[Collected data]
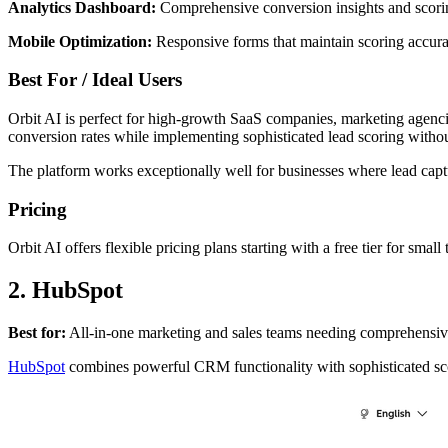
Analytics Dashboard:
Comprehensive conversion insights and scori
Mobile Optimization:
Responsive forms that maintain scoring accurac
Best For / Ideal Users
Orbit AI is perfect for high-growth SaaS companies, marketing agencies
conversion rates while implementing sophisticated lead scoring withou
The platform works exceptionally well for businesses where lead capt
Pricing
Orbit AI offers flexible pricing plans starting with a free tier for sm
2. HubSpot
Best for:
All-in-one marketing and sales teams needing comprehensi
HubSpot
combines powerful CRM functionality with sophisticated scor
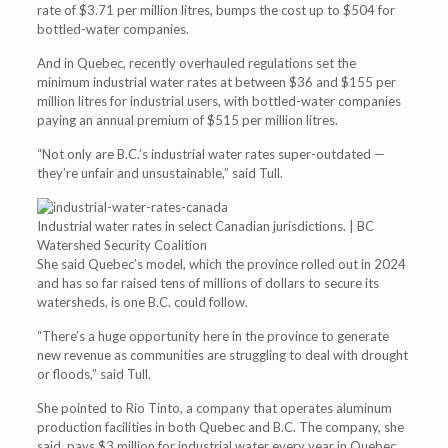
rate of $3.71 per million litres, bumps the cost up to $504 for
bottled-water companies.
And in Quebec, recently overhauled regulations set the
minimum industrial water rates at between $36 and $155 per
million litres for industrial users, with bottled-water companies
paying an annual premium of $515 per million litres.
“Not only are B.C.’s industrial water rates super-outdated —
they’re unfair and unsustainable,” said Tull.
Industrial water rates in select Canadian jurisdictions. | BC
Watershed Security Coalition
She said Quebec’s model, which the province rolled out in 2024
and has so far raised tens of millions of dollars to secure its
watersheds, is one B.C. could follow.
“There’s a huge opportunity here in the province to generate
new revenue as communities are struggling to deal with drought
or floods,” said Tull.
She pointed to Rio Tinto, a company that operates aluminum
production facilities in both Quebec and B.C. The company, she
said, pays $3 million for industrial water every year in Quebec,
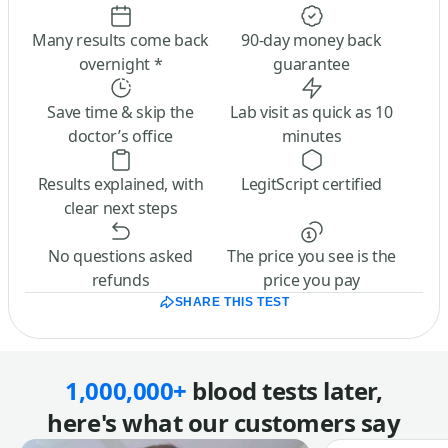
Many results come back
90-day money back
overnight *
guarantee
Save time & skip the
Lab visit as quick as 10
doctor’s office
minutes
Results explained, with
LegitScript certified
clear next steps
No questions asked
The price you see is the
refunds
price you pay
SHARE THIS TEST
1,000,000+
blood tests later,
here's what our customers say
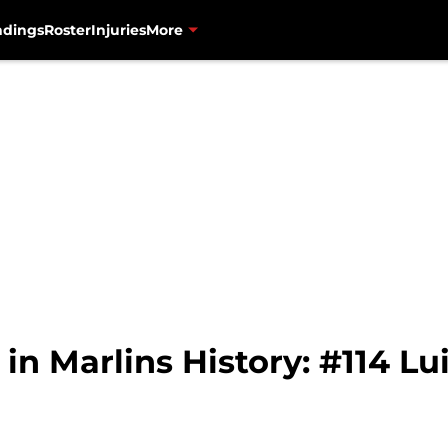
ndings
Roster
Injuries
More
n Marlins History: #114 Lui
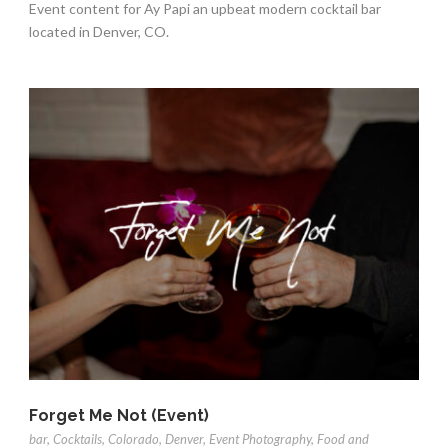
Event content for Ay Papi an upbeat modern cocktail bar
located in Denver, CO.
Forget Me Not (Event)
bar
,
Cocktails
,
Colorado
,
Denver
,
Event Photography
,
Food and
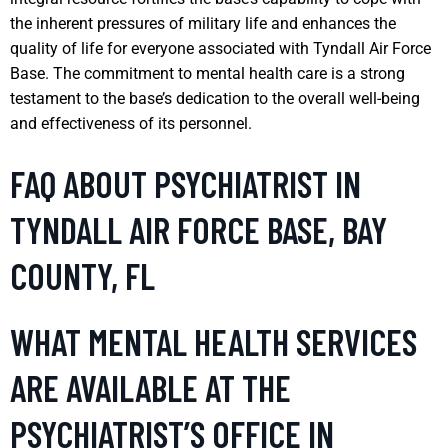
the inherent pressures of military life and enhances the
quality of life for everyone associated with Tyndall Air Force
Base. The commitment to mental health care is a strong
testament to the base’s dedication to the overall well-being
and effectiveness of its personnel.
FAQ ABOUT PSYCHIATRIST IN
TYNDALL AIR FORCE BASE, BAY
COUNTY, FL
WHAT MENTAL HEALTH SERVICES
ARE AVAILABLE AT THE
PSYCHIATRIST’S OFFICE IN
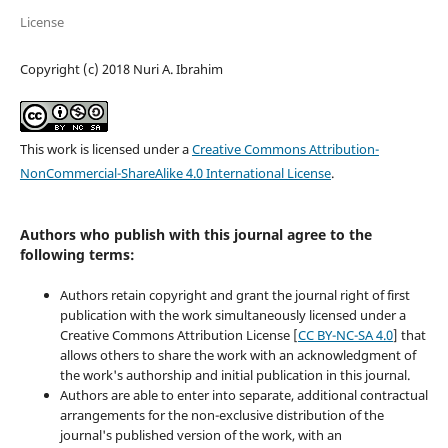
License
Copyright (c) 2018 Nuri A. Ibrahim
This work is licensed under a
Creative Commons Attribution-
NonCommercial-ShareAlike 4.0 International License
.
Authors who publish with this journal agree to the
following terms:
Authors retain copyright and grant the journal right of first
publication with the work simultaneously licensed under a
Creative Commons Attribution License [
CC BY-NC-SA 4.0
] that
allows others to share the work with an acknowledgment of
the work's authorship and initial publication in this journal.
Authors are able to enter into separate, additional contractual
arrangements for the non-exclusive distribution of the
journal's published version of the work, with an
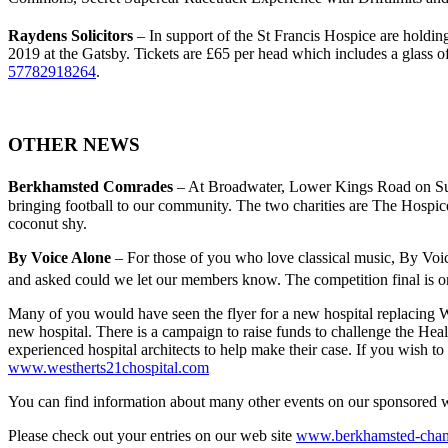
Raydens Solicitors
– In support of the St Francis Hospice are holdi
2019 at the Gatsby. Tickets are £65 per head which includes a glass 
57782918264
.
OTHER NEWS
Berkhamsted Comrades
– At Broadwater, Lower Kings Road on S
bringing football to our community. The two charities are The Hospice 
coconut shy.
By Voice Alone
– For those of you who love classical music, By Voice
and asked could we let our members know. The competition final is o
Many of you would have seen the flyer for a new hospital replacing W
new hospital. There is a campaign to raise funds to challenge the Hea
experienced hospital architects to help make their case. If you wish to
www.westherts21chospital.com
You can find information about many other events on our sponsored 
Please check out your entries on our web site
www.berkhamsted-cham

_What you are asked to do_
Could you copy out every record exactly, minus the pictures?

_Result of this task_
Analytics Dashboard:
Comprehensive conversion insights and scori
Mobile Optimization:
Responsive forms that maintain scoring accurac
Best For / Ideal Users
Orbit AI is perfect for high-growth SaaS companies, marketing agencies
conversion rates while implementing sophisticated lead scoring withou
The platform works exceptionally well for businesses where lead capt
Pricing
Orbit AI offers flexible pricing plans starting with a free tier for sm
2. HubSpot
Best for:
All-in-one marketing and sales teams needing comprehensi
HubSpot
combines powerful CRM functionality with sophisticated scor
rate of $3.71 per million litres, bumps the cost up to $504 for
bottled-water companies.
And in Quebec, recently overhauled regulations set the
minimum industrial water rates at between $36 and $155 per
million litres for industrial users, with bottled-water companies
paying an annual premium of $515 per million litres.
“Not only are B.C.’s industrial water rates super-outdated —
they’re unfair and unsustainable,” said Tull.
Industrial water rates in select Canadian jurisdictions. | BC
Watershed Security Coalition
She said Quebec’s model, which the province rolled out in 2024
and has so far raised tens of millions of dollars to secure its
watersheds, is one B.C. could follow.
“There’s a huge opportunity here in the province to generate
new revenue as communities are struggling to deal with drought
or floods,” said Tull.
She pointed to Rio Tinto, a company that operates aluminum
production facilities in both Quebec and B.C. The company, she
said, pays $3 million for industrial water every year in Quebec,
Many results come back
90-day money back
overnight *
guarantee
Save time & skip the
Lab visit as quick as 10
doctor’s office
minutes
Results explained, with
LegitScript certified
clear next steps
No questions asked
The price you see is the
refunds
price you pay
SHARE THIS TEST
1,000,000+
blood tests later,
here's what our customers say
ndings
Roster
Injuries
More
n Marlins History: #114 Lui
Event content for Ay Papi an upbeat modern cocktail bar
located in Denver, CO.
Forget Me Not (Event)
bar
,
Cocktails
,
Colorado
,
Denver
,
Event Photography
,
Food and
the inherent pressures of military life and enhances the
quality of life for everyone associated with Tyndall Air Force
Base. The commitment to mental health care is a strong
testament to the base’s dedication to the overall well-being
and effectiveness of its personnel.
FAQ ABOUT PSYCHIATRIST IN
TYNDALL AIR FORCE BASE, BAY
COUNTY, FL
WHAT MENTAL HEALTH SERVICES
ARE AVAILABLE AT THE
PSYCHIATRIST’S OFFICE IN
License
Copyright (c) 2018 Nuri A. Ibrahim
This work is licensed under a
Creative Commons Attribution-
NonCommercial-ShareAlike 4.0 International License
.
Authors who publish with this journal agree to the
following terms:
Authors retain copyright and grant the journal right of first
publication with the work simultaneously licensed under a
Creative Commons Attribution License [
CC BY-NC-SA 4.0
] that
allows others to share the work with an acknowledgment of
the work's authorship and initial publication in this journal.
Authors are able to enter into separate, additional contractual
arrangements for the non-exclusive distribution of the
journal's published version of the work, with an
Raydens Solicitors
– In support of the St Francis Hospice are holdi
2019 at the Gatsby. Tickets are £65 per head which includes a glass 
57782918264
.
OTHER NEWS
Berkhamsted Comrades
– At Broadwater, Lower Kings Road on S
bringing football to our community. The two charities are The Hospice 
coconut shy.
By Voice Alone
– For those of you who love classical music, By Voice
and asked could we let our members know. The competition final is o
Many of you would have seen the flyer for a new hospital replacing W
new hospital. There is a campaign to raise funds to challenge the Hea
experienced hospital architects to help make their case. If you wish to
www.westherts21chospital.com
You can find information about many other events on our sponsored 
Please check out your entries on our web site
www.berkhamsted-cham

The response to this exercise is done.